Mas não me deram opções. Tive que me separar dos meus amigos, sair da escola em que eu estudava há anos, desapegar de tudo. Acho que a única parte boa disso tudo foi que no mínimo pude trazer o Mint comigo, meu gatinho de estimação. Acho que por um bom tempo ele será a minha companhia, já que todos os meus "amigos humanos" eu deixei em São Paulo.

Só espero que tudo dê certo...

Talvez a segunda parte boa da coisa toda seja o fato de que vamos morar em Copacabana, o que é chique mesmo para mim que sempre tive tudo o que queria. Mas não me entenda mal, não sou aquele tipo de garota rica e mesquinha, muito pelo contrário. Mas se eu tenho que morar em um lugar contra a minha vontade, então que seja em grande estilo, certo?

— Pai! — chamo

Sem resposta. Seu Carlos está extremamente concentrado no trânsito à sua frente, semicerrando os olhos como se estivesse no meio de uma cirurgia de alto risco.

— Pai!!

— Quantas vezes eu já te falei para não me desconcentrar enquanto dirijo, Karen? — Senhoras e senhores, apresento-lhes meu pai. Sempre muito certinho. — Você sabe quantos pacientes vítimas de acidentes de carro eu atendo todos os dias? Sabe os horrores que eu vejo? Não, não sabe. Por isso tento ser o mais cauteloso possível no volante, não quero que nada de mal nos aconteça, e...

— Tá bom, tá bom. — O interrompo. Ele já fez esse discurso tantas vezes que eu já até decorei. — Eu só queria saber se nós estamos chegando.
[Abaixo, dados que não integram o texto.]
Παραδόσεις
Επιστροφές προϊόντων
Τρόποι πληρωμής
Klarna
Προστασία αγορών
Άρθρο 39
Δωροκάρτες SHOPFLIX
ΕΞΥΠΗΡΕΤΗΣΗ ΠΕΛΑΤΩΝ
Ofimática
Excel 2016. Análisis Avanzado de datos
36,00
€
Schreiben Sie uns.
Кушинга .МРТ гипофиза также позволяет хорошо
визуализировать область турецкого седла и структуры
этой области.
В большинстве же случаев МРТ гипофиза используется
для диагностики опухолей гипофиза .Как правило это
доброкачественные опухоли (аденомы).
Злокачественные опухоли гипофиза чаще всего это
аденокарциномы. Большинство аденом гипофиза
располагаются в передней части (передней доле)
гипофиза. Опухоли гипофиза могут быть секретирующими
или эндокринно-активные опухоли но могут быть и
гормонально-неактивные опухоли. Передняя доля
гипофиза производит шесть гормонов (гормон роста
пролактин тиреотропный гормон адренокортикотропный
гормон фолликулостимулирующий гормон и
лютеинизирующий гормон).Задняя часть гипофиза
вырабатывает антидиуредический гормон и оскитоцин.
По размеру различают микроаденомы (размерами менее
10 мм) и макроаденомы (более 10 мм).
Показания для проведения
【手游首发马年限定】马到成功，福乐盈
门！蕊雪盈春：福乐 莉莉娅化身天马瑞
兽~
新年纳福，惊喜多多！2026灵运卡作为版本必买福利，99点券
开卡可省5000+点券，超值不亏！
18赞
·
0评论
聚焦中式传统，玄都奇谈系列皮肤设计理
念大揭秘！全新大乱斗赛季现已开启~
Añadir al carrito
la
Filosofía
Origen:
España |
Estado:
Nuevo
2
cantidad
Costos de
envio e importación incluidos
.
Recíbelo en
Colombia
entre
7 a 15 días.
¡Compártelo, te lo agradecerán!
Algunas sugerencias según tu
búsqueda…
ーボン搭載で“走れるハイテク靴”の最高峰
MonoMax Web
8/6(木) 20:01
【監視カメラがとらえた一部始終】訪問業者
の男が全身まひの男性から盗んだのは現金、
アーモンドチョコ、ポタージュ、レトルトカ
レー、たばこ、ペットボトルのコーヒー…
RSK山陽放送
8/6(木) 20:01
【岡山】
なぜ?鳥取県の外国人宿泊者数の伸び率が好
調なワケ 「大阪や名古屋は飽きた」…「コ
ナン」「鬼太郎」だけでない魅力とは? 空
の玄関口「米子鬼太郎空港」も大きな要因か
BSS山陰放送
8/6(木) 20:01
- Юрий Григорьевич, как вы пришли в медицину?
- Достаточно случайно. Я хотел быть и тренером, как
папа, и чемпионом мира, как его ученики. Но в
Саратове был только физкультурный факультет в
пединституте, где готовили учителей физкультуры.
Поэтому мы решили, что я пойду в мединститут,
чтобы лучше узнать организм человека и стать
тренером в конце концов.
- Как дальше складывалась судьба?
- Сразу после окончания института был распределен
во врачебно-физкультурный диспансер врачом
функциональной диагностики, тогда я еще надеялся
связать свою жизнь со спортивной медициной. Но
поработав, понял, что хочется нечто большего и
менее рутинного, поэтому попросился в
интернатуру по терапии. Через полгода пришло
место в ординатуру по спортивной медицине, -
— Sim, estamos. O nosso apartamento é esse aqui. — Ele responde, e estaciona em frente a um prédio de uns 13 andares (eu acho). Até que é bem bonito, como de fato eu imaginei que fosse. Não muito diferente dos outros apartamentos que eu posso ver aqui por perto. Talvez o diferencial desse aqui seja o jardim lindo bem na entrada, com uma quantidade absurda de flores diversas. Eu pensei que seria como nos filmes, quando você chega e sente logo o aroma floral do jardim e tudo mais, mas, pelo menos para mim, flores não tem cheiro. Então apenas me contento com a bela visão.

O Mint mia bastante do meu lado, preso ao meu braço na sua bolsa de transporte de animais. Pensei que ela nunca teria utilidade alguma quando a comprei no ano passado, e agora cá estamos nós.

— Oh, vocês são os novos moradores daqui? — Um senhor simpático, o porteiro certamente, nos recebe com um sorriso simpático estampado no rosto. Não deve ter mais de 60 anos, acho.

— Sim, somos. — Meu pai responde, educado. — Prazer, sou Carlos. E essa é a minha filha Karen.

— Oi. — Aceno com a cabeça.

— Sejam bem vindos. — sorri — E o apartamento de vocês é o 301. — Ele entrega as chaves do nosso novo "lar doce lar".

Meu pai pega as chaves, agradece e imediatamente segue até o elevador. Pelo jeito, parece que ele já conhece muito bem o local.

Quando chegamos lá, não me surpreendo muito. Tem uma sala bem parecida com a da minha casa, uma televisão de 50 polegadas posicionada em frente a uma mesa de centro com algumas revistas e um sofá bem arrumado. É, bem arrumado... Com certeza meu pai já contratou uma empregada.

— Afinal, cadê o meu quarto? — eu pergunto. De todos os cômodos que já me foram mostrados, esse, claro, é o que mais me interessa. 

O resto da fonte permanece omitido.